▶ [Action item]
Begin at the line with "transporte vers un monde de magi" and return each line through the final one of the listing below, exactly as written.

▶ [Material for this exercise]
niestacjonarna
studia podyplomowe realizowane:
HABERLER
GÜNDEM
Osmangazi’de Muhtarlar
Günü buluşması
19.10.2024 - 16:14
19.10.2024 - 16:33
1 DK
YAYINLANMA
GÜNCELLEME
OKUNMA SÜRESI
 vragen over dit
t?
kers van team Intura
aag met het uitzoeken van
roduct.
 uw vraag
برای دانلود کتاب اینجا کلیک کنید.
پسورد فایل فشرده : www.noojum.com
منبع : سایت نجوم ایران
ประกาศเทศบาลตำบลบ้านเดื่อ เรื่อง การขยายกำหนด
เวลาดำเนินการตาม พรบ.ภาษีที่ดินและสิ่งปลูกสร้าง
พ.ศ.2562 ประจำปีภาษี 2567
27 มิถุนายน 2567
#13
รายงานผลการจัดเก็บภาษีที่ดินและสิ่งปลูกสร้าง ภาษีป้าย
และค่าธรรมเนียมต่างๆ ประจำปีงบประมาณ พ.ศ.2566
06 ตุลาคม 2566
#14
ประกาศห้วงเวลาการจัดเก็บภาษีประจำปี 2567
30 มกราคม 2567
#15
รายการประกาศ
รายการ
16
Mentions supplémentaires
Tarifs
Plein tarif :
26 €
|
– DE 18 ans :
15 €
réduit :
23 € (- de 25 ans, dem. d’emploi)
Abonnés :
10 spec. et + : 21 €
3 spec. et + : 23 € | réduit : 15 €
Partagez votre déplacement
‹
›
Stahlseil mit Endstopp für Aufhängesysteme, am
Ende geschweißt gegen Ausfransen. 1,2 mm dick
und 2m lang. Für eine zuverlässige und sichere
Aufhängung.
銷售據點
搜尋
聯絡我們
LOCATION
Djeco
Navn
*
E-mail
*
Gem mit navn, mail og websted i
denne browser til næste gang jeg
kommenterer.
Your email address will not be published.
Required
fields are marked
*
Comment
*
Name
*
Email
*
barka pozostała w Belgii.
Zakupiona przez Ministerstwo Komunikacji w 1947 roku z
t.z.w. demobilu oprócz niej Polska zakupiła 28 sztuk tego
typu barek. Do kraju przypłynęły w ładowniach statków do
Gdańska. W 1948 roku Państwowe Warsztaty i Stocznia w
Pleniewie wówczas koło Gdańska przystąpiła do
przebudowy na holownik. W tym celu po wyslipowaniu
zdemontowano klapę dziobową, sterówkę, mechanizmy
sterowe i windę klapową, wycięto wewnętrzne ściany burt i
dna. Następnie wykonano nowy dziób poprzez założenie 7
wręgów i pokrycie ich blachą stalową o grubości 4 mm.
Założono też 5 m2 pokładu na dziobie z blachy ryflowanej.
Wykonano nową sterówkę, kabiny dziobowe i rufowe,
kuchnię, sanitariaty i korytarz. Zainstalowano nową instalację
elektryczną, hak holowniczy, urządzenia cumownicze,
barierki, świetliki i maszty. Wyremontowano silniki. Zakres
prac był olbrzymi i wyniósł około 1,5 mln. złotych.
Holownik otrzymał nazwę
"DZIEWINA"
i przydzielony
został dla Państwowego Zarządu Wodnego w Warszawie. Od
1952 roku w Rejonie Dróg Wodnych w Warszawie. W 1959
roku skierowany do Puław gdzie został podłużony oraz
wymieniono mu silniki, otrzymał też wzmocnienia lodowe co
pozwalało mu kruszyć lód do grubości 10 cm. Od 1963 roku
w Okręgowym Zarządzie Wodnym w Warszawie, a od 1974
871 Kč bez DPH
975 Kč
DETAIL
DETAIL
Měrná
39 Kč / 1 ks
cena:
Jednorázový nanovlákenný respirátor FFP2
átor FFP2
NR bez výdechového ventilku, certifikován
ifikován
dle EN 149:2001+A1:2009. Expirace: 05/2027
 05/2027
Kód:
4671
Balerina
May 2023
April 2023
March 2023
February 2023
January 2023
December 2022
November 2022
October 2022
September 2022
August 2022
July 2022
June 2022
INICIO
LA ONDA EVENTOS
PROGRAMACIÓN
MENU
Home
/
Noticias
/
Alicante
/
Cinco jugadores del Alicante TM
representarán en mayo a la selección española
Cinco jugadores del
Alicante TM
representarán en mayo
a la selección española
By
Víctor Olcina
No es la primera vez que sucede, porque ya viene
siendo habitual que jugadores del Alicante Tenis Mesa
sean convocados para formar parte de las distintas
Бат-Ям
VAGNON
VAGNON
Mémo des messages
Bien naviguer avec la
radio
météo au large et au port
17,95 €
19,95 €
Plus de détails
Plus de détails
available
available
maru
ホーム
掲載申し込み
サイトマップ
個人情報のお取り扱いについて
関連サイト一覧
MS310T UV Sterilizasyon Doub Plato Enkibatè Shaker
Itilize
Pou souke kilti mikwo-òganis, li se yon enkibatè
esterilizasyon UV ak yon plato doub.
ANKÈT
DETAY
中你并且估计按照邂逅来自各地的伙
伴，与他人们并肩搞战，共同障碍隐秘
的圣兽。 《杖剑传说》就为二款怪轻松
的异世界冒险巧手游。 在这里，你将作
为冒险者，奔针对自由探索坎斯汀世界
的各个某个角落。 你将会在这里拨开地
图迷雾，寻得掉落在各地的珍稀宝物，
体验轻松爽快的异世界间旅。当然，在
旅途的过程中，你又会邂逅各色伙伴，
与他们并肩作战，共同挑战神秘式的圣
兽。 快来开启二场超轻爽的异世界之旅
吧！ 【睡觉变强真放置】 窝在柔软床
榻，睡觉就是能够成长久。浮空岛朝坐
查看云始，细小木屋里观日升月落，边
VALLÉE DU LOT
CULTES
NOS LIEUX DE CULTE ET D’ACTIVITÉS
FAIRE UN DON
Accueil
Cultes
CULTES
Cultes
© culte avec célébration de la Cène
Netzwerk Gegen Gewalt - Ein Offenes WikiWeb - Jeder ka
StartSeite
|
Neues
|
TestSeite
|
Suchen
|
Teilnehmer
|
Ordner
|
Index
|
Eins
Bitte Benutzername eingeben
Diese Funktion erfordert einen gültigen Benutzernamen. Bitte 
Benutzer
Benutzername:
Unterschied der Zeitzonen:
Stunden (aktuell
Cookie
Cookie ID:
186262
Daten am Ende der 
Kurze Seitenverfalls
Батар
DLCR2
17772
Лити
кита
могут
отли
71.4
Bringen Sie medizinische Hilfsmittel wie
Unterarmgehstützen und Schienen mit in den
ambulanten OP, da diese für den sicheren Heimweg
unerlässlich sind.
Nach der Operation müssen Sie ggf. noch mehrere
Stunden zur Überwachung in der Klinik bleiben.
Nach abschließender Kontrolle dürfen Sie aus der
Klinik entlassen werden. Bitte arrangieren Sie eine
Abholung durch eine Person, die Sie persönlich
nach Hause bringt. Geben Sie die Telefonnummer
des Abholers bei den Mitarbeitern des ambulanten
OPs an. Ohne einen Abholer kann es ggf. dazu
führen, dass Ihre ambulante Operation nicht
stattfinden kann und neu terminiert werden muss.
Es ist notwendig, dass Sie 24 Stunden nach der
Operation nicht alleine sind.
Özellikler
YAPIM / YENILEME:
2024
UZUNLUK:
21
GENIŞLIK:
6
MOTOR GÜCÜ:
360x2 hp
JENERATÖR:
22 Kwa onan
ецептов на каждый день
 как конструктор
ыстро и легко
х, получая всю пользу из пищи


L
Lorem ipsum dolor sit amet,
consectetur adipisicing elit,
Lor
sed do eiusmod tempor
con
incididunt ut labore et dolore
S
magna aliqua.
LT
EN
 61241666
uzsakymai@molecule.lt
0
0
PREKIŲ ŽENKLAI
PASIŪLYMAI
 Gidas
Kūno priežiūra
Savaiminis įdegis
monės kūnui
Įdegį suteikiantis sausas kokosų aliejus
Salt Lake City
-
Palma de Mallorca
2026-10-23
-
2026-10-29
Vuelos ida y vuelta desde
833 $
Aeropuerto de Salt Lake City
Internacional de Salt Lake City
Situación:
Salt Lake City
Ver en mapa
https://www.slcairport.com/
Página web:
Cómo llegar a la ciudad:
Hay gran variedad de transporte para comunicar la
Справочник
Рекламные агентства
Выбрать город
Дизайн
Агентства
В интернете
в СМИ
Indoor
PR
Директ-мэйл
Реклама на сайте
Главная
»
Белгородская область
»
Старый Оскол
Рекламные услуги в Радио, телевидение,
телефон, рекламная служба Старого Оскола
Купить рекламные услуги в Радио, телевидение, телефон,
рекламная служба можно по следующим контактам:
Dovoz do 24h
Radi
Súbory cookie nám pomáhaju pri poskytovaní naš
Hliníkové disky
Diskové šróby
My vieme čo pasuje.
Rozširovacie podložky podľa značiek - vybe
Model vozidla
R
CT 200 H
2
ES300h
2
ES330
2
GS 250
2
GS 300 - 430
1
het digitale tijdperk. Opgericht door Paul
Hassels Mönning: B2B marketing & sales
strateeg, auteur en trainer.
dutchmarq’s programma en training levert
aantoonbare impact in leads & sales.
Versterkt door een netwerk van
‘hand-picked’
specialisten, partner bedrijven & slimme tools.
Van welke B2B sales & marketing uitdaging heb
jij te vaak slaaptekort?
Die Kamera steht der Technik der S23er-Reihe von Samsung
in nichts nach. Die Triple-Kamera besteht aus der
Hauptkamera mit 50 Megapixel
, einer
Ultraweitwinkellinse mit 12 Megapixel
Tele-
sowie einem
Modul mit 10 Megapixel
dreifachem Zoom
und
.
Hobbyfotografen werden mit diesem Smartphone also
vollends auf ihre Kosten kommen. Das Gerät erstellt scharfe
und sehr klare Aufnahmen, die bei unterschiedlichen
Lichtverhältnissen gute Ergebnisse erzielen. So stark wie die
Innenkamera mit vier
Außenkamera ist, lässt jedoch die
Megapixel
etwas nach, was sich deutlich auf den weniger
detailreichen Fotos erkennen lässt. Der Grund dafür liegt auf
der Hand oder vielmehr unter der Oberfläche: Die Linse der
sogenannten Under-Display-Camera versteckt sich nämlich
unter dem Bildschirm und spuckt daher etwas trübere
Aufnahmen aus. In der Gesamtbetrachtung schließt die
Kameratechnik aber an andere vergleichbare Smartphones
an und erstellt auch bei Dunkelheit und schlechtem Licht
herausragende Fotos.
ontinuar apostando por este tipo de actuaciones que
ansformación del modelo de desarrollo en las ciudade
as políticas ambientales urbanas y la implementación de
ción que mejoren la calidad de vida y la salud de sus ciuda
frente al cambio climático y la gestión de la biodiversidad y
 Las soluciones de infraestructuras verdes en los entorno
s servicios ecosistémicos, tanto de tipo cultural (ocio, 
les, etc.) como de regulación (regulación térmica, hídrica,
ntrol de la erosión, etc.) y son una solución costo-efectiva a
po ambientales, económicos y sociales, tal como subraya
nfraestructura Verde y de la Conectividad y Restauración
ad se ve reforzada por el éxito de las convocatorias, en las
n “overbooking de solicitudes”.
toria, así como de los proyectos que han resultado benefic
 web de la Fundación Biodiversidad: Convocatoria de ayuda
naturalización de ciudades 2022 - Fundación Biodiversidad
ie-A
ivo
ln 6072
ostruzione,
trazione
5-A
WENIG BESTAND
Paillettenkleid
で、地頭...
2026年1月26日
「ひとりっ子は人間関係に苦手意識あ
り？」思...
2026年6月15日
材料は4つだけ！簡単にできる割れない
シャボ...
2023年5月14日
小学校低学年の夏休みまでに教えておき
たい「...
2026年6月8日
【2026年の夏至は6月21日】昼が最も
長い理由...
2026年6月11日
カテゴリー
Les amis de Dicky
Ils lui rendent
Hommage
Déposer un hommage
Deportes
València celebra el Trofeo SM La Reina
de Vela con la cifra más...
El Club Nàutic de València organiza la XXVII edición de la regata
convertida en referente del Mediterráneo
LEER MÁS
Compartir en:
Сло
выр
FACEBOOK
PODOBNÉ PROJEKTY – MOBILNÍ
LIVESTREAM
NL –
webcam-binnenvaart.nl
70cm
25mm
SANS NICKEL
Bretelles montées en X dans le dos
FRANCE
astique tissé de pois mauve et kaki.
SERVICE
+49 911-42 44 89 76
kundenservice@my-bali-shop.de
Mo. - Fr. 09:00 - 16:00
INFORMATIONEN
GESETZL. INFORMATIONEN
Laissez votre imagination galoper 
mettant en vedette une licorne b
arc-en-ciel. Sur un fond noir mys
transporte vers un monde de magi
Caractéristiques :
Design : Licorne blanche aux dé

▶ [Your solution]
transporte vers un monde de magi
Caractéristiques :
Design : Licorne blanche aux dé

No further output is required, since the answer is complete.